Dubhe desvió la mirada. Se sentía extrañamente atraída por aquellos rostros. En la guerra había visto muchos como ellos.

«La cara de las víctimas es siempre la misma, en todas partes».

Se recordó a sí misma de niña.

Rekla ya estaba en marcha, y Dubhe se vio obligada a apretar el paso para alcanzarla.

—¿Reconoces el camino?

—Dos veces son pocas para recordar un itinerario tan complicado.

En el rostro de Rekla se dibujó una sonrisa irónica.

—Un Victorioso no necesita inútiles repeticiones. Un Victorioso memoriza un itinerario recorriéndolo una sola vez. No lo voy a tener fácil contigo, niña…

—No me subestimes, Rekla: yo, por lo menos, me he hecho un nombre en el Mundo Emergido como ladrona. Tu nombre no lo recuerda nadie.

A Dubhe casi no le dio tiempo de acabar la frase porque la mujer la empujó contra la pared, le retorció un brazo y le puso su propio cuchillo a unos milímetros de la yugular.
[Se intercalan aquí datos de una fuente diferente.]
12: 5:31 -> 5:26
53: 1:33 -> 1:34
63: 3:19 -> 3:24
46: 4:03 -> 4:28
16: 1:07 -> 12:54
Dubhe tuvo un arranque de cólera que fue neutralizado por el dolor en el brazo.

«Esta mujer tiene unos reflejos asombrosos…».

En la penumbra del corredor, la voz henchida de ira de Rekla resonó muy cerca del oído de Dubhe:

—Soy tu Guardiana; si osas dirigirte a mí otra vez en ese tono, te cortaré el cuello y ofreceré tu sangre a Thenaar. Que hayas sido escogida por Yeshol no te da derecho a nada.
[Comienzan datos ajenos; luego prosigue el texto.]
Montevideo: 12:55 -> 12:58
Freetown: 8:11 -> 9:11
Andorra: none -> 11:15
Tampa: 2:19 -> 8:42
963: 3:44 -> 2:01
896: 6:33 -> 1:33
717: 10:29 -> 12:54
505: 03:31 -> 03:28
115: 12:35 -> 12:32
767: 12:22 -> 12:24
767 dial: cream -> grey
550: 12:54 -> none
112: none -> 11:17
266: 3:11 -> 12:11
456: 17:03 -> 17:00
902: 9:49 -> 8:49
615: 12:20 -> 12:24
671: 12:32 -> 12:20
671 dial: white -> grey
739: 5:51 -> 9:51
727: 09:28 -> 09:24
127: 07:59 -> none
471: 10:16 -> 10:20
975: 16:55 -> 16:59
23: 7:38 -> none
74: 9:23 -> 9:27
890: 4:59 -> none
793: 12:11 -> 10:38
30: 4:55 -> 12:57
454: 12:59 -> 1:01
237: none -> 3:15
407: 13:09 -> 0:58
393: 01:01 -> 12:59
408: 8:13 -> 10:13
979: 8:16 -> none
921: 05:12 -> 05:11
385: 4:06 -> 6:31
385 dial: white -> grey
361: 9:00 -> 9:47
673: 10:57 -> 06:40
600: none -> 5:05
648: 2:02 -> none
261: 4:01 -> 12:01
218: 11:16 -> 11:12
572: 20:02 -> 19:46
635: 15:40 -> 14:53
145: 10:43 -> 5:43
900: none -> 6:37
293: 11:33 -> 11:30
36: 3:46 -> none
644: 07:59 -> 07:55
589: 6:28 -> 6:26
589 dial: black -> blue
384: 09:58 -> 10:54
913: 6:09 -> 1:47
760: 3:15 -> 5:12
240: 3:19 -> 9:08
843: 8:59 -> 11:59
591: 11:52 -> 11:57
La soltó de golpe, arrojándola al suelo, y Dubhe acabó encogida sobre el frío pavimento del corredor.

—Recuerda, soy la Guardiana de los Venenos, tu supervivencia está en mis manos. Si no hay ampolla, la maldición te descuartizará. Y ahora, levántate.

Dubhe clavó los dedos en las imperfecciones del suelo. La cólera la inundaba, pero no podía hacer nada. Se incorporó y siguió a la mujer con la cabeza gacha.

Llegaron a su habitación en poco tiempo. Rekla abrió y le entregó la llave, junto con un mapa.

—Mañana por la mañana vendré aquí a despertarte. Para entonces ya te sabrás la mitad de la extensión de la Casa.

Sonrió feroz, y Dubhe le arrancó el mapa de las manos.

—No lo dudes… —masculló.

—No lo dudo. El miedo puede mucho, y te aseguro que si no cumples mis órdenes, lo saborearás en todas sus formas.

Se volvió, y se marchó sin esperar respuesta.

Dubhe se quedó sola en el umbral.

Entró y cerró de un portazo. El olor a cerrado le penetró en la garganta. No había posibilidad de escapar de aquel lugar hundido en las entrañas de la tierra, ni una ventana desde donde contemplar el cielo para soñar con una libertad imposible.

«No tendrán mi alma», se repetía constantemente para infundirse fuerzas. Pero allí, a la luz trémula de la única vela que le permitían tener, ni siquiera aquella frase parecía tener sentido.

«Hace muchos años que perdí mi alma».

Se sentó furiosa en la cama y desplegó el mapa, atestado de nombres y símbolos negros. Por encima de ella, brillaba fría la estrella roja de su esclavitud.